Pourtant, la politesse possède un effet d’entraînement: en effet, cet étudiant ayant reçu un accueil cordial de son professeur sera probablement porté à agir dans ce sens avec les autres. C’est le genre de situation que Denis Jeffrey, professeur au Département d’études sur l’enseignement et l’apprentissage, a expliquée à des élèves de la Commission scolaire de Montréal lors d’une série de conférences portant sur le civisme et la civilité. Par exemple, est-il acceptable qu’une personne qui parle avec son téléphone portable dans un espace public le fasse comme si elle était seule au monde? Réponse: non. Quel est le choix le plus approprié face à cette situation: interdire l’usage du cellulaire dans certains espaces publics ou miser plutôt sur le savoir-vivre de chacun pour son usage?
Ni trop près ni trop loin
«En toute occasion, faire appel au civisme règle la plus grande partie des problèmes, affirme Denis Jeffrey. Je donne aux élèves l’exemple de la compagnie d’autobus qui assure le transport entre Québec et Montréal. Dès le départ, le chauffeur demande de faire preuve de discrétion en utilisant le cellulaire, le iPod et autres faiseurs de bruits, et ça fonctionne!» Selon Denis Jeffrey, le Québec a encore beaucoup de chemin à faire par rapport aux règles les plus élémentaires de civisme, de civilité et de politesse. Donner la priorité au piéton quand on est au volant de sa voiture, s’excuser quand on bouscule quelqu’un, dire merci et s’il vous plaît, vouvoyer les gens qu’on ne connaît pas représentent des choses qui se perdent, à son avis. «L’autre jour, j’étais dans la salle d’attente du dentiste, raconte Denis Jeffrey. Des parents laissaient leurs jeunes enfants se comporter comme s’ils étaient dans leur salon. Il n’y avait aucune règle de conduite, aucune discrétion. Et pourtant, les parents doivent être les premiers éducateurs de leurs enfants.»

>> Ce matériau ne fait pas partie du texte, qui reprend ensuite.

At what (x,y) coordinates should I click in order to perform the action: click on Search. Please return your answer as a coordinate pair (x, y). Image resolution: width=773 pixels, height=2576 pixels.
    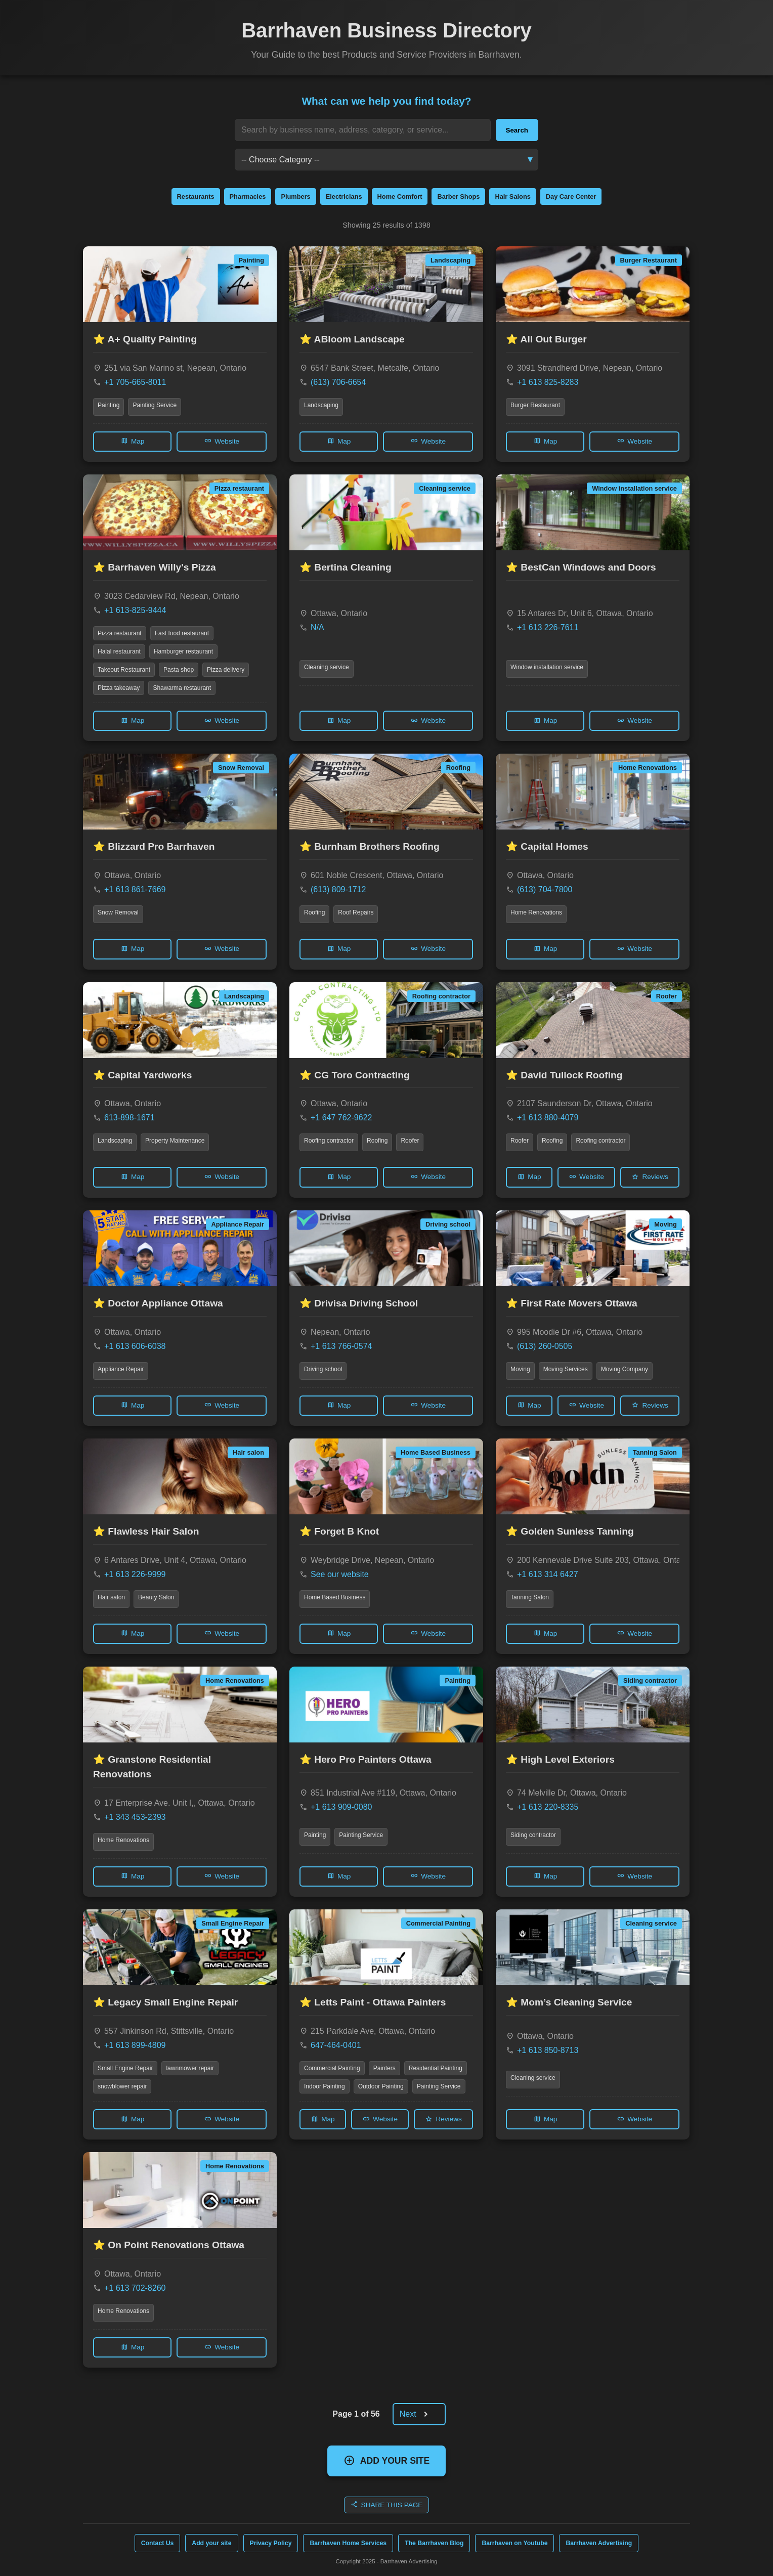
    Looking at the image, I should click on (517, 130).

D'après Denis Jeffrey, la condition présidant à toutes nos relations de civilité devrait être de garder une juste distance de respect avec toute personne, qu’elle nous soit familière ou étrangère, qu’elle soit une personne d’ici ou d’ailleurs, une femme ou un homme, un premier ministre ou un prêtre. «Pour instaurer une relation sociale, on doit se rapprocher de l’autre, mais en se gardant de l’envahir, dit-il. Une bonne distance ne pourrait être mesurée. Elle évolue au rythme de ce qui se passe entre les individus qui se rencontrent. Il est certain que chacun protège son espace vital, et qu'on n'entre pas dans cet espace sans y être invité. Le respect de la personne humaine passe par le respect de cet espace entre nous qui nous permet d'exister sans être abandonné ou délaissé, sans être non plus sous l'emprise de l'autre.»